Не случайно академик В. П. Глушко отмечает УС как одну из выдающихся работ Стечкина, интереснейшее явление в авиации. «Непосредственно вместе с ним мне поработать так и не пришлось: он трудился в своих группах, я — в других. У нас были встречи, контакты, но каждый работал над своей темой. Воздушно-реактивные двигатели никогда не входили в круг моих интересов, а жидкостные ракетные двигатели всегда были интересной, но сторонней темой для Бориса Сергеевича. Однако новую технику он не только понимал, но и сам занимался ею, поэтому постановка новых проблем, если он видел в них перспективу, постоянно встречала его поддержку. С ним всегда было приятно и полезно посоветоваться».

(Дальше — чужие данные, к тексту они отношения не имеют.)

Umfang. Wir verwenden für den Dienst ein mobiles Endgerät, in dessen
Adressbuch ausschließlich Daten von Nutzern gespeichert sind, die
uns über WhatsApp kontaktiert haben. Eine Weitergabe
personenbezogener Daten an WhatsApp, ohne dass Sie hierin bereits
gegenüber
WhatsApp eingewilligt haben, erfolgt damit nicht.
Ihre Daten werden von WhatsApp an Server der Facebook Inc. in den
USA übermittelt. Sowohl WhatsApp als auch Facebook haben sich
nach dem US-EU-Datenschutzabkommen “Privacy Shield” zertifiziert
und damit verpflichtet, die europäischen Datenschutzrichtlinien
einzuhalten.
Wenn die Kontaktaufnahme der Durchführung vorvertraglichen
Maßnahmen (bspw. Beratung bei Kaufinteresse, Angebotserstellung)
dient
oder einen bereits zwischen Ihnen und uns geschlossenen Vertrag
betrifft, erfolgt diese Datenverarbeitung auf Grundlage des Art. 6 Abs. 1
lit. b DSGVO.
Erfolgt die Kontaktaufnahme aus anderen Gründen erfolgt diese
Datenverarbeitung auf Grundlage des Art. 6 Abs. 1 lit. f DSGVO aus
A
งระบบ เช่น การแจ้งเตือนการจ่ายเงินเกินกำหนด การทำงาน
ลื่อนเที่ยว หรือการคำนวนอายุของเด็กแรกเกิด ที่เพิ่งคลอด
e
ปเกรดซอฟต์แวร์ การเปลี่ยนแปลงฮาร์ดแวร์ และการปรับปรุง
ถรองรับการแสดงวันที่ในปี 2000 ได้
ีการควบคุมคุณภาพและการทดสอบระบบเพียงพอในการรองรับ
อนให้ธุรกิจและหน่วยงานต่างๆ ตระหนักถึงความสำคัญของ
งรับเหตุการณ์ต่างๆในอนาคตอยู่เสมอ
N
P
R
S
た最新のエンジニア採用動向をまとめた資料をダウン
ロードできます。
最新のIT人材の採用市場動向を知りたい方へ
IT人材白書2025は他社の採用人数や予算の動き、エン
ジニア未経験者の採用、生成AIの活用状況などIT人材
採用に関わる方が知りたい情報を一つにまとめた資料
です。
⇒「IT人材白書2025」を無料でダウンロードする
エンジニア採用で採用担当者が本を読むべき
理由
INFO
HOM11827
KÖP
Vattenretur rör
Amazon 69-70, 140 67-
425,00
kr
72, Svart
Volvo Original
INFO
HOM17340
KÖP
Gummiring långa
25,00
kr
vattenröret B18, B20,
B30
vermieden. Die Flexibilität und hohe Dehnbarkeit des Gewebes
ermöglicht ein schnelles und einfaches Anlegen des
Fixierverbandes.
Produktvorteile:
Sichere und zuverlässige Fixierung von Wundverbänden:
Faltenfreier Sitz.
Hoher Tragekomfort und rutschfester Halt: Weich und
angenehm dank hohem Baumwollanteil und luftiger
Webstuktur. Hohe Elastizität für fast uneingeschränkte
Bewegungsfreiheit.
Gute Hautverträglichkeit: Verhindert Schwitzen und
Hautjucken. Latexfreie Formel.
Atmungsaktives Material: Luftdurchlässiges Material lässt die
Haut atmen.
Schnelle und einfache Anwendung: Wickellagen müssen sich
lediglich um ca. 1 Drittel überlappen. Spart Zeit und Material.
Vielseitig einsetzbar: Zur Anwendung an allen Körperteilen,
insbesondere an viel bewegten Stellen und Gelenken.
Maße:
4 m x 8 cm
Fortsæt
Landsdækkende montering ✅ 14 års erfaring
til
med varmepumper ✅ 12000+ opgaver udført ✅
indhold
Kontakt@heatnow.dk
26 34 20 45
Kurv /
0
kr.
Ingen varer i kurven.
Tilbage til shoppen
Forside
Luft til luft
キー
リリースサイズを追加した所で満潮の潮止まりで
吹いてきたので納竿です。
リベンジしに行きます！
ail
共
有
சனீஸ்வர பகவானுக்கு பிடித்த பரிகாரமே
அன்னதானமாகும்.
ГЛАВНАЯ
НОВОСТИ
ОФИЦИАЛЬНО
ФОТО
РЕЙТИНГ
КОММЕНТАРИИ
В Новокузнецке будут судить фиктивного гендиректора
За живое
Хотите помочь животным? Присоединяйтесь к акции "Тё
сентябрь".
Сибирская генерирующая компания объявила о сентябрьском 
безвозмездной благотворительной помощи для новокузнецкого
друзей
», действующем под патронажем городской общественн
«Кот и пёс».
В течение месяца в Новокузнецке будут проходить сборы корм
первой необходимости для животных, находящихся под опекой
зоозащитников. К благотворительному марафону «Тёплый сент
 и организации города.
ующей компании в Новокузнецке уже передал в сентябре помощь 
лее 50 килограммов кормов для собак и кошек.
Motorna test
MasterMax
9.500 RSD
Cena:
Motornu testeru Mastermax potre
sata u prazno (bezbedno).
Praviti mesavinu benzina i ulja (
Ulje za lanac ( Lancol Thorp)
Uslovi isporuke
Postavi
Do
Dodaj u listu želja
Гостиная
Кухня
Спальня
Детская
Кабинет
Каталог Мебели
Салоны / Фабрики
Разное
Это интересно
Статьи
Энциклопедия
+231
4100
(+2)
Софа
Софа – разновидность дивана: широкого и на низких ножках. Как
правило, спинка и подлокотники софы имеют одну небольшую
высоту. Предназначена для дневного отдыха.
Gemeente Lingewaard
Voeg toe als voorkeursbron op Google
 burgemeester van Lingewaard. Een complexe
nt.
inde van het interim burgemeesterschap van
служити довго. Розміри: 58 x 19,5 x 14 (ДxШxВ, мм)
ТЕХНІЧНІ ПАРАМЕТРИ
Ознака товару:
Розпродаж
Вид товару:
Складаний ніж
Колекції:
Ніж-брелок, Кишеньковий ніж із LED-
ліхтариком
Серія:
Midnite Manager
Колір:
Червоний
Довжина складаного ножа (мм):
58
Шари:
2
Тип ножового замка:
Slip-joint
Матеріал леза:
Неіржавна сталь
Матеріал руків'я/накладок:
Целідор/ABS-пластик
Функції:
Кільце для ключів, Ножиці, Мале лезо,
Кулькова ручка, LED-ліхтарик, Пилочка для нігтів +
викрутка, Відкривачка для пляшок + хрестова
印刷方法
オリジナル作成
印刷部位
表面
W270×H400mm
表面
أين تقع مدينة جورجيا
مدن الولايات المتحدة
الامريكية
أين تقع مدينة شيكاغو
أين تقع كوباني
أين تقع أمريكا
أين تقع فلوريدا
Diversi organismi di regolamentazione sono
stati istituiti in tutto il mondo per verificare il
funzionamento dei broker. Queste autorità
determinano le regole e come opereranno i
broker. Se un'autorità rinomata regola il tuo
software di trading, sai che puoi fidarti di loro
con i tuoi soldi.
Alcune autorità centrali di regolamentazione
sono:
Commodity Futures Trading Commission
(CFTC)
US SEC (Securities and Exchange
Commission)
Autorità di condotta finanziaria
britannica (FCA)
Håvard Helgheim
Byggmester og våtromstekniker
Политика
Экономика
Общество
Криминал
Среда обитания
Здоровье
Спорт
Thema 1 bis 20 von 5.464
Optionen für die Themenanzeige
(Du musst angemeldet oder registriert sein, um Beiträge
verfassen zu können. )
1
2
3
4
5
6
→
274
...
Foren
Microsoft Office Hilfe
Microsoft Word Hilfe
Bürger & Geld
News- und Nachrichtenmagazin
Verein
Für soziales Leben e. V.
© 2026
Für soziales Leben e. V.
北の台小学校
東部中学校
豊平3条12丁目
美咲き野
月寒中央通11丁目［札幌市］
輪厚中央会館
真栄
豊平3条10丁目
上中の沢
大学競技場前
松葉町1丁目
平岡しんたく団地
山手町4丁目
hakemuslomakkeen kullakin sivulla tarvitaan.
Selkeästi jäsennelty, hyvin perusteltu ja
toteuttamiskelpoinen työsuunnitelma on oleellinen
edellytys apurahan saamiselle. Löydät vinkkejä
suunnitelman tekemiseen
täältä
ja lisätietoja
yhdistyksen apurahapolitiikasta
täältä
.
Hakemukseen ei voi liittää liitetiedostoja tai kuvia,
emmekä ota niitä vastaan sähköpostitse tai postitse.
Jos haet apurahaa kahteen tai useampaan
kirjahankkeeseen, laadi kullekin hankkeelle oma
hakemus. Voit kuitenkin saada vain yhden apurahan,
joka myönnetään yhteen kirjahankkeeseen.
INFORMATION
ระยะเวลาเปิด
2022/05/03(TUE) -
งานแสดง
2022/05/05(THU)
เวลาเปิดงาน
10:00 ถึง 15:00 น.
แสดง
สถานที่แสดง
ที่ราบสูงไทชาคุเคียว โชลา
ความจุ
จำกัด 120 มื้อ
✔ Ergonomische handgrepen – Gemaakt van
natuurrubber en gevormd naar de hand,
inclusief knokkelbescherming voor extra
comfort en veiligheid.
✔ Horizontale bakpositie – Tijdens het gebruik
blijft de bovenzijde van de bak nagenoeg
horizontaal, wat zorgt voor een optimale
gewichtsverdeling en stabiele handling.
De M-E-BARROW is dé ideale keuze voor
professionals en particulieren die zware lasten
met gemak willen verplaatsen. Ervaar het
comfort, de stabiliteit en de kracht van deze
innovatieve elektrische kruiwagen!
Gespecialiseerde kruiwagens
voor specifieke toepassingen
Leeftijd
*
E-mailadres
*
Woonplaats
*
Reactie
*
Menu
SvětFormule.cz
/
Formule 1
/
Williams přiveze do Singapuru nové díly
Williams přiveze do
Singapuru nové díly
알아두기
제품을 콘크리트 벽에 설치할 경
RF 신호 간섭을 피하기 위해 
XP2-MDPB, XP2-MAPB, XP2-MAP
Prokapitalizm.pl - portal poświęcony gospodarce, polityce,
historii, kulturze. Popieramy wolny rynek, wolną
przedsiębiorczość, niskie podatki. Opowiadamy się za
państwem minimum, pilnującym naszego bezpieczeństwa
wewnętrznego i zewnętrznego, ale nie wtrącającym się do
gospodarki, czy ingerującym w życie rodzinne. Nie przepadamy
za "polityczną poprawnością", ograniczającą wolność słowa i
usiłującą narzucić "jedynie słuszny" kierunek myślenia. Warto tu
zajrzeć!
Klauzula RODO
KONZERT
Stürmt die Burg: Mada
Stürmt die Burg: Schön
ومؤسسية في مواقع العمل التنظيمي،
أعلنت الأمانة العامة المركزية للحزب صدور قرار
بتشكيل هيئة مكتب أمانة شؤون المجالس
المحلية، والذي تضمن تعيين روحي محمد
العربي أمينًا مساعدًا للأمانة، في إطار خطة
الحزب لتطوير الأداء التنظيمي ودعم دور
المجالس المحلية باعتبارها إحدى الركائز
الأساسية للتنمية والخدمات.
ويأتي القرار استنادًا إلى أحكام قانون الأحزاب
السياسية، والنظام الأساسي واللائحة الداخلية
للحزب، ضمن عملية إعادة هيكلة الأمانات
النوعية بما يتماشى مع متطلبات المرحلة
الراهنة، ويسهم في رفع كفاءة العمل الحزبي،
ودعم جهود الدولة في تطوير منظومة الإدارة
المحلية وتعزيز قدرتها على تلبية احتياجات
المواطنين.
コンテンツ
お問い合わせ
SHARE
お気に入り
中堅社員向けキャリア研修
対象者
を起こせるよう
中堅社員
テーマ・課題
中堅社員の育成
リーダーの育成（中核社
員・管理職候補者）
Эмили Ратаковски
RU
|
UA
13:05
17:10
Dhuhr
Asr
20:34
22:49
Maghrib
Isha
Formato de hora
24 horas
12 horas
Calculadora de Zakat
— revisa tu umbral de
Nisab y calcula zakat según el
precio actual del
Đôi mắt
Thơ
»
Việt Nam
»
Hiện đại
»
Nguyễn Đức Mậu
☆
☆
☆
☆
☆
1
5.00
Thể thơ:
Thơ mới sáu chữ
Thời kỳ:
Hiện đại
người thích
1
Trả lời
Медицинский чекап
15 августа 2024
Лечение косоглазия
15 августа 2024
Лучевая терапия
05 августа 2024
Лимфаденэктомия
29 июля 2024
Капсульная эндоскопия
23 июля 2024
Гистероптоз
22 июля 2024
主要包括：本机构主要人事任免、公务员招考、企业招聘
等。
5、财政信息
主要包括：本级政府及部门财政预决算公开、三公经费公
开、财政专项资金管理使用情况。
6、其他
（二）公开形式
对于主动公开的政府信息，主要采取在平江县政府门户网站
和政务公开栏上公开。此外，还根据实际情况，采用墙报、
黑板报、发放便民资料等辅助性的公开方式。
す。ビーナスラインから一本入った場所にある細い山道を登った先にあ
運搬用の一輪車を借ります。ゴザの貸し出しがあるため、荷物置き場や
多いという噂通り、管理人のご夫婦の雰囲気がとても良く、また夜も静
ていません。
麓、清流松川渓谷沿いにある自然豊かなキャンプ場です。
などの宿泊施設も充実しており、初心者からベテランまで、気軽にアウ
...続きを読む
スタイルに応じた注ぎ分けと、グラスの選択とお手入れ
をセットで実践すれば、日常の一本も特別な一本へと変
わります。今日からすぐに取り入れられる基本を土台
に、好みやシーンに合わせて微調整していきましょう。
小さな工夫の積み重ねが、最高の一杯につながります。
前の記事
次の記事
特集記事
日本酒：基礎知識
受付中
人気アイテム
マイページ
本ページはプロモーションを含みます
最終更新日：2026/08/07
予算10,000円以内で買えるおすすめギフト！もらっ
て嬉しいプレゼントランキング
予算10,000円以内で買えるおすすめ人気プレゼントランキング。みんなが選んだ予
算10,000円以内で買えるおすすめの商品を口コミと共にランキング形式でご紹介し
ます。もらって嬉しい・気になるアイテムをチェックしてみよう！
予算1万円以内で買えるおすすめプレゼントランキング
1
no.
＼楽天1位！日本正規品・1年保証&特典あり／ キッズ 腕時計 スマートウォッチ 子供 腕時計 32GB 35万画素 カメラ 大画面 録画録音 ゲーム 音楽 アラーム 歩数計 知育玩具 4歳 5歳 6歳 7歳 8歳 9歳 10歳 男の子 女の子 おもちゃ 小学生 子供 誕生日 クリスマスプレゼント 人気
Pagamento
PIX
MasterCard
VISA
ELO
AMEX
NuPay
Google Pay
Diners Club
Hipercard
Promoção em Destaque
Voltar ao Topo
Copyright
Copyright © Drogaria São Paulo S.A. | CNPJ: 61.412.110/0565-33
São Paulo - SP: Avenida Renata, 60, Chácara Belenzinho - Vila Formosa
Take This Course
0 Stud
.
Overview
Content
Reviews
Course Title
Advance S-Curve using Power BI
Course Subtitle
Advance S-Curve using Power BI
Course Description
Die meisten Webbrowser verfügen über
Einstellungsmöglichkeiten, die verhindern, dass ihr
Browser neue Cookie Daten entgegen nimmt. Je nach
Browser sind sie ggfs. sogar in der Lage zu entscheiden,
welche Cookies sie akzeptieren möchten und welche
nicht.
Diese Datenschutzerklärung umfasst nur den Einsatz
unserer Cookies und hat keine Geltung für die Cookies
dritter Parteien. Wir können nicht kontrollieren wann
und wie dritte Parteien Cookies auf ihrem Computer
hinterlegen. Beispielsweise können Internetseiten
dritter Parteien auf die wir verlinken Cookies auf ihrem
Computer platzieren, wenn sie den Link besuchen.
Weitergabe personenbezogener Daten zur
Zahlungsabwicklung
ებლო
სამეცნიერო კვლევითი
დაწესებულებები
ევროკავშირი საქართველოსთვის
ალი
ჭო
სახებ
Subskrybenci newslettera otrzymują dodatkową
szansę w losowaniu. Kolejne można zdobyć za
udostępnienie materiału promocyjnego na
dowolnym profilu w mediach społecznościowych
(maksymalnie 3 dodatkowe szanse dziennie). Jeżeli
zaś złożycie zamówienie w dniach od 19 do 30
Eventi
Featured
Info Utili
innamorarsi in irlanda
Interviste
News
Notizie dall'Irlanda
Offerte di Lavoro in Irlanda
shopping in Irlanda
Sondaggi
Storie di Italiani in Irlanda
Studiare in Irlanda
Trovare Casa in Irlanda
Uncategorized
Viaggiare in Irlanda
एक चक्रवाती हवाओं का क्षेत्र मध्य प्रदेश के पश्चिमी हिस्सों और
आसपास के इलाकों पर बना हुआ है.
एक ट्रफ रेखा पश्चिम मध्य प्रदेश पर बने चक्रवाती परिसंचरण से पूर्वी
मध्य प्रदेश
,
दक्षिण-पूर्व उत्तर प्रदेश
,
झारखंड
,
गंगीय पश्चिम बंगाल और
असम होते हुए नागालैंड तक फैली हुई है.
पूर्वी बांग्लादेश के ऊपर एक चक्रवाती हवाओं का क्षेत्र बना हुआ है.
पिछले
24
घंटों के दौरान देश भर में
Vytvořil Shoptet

На казанском заводе не только строились установки и конструкции, там были и лаборатории. Каждый шел в свою лабораторию в разные концы завода. Чаромский занимался дизелями, Ро был главным конструктором поршневых двигателей, потом его сменил Добротворский, Борис Сергеевич со своей группой занимался новыми теоретическими разработками и их воплощением, КБ Глушко работало над жидкостными ракетными двигателями.
«В коллективе специалистов технического бюро, — говорит А. Д. Чаромский, — в работах которого принимали участие выдающиеся конструкторы и ученые, высококвалифицированные специалисты нашей страны, Борис Сергеевич был общепризнанным авторитетом». И что немаловажно, люди, которые работали с ним в этот период, продолжали так же хорошо к нему относиться и в последующие годы. Это была личность, влиявшая на окружающих, и будем говорить о его трудах, о свете, который исходил от него. В свое время один ученый предложил называть небесные планеты в отличие от светил темнилами. Стечкин был излучателем идей и на работе, и во время отдыха.
... Жили дружно. Играли в волейбол, устраивали соревнования по бегу, причем особый интерес вызывали состязания между высоченным, с усами и бородой, профессором-металлургом Иваном Ивановичем Сидориным и маленьким, юрким Иваном Сергеевичем Зарудным. Пат и Паташонок! Зрители давились со смеху, когда главный судья соревнований Борис Сергеевич Стечкин вручал обоим самодельные грамоты.
Зимой, когда бег и волейбол прекратились, товарищи, чтобы сделать приятное Борису Сергеевичу, раздобыли с помощью директора завода бильярд, да настоящий, большой!
В шахматы любил он играть два на два, а однажды научил товарищей такому шуточному приему:
— А вы умеете играть о конем в кармане? Нет? Давайте покажу. Каждый из соперников начинает партию без коня, которого в любой момент может поставить на любую клетку, и об этом нужно помнить, что значительно усложняет игру.
Вечерами собирались в самодельном «ресторане», который назвали почему-то «Лиссабон», слушали музыку. Был свой оркестр — сами сделали мандолины, гитары, балалайки. Были мастера — золотые руки, а от Туполева с завода привозили фанеру, красивый целлулоид для инкрустации. В Казани в войну оказалось почему-то много кофе. И те. кто не съедал свой хлеб — кормили по военным временам неплохо, — за несколько дней накапливали буханку и обменивали на кофе, его жарили, заваривали, и в «Лиссабоне» собирались завсегдатаи... Стечкин был одним из наиболее аккуратных посетителей. Он много сделал в эти нелегкие годы, а работы все прибавлялось. А когда начали испытывать готовые конструкции на земле и в лёте, свободного времени почти не стало.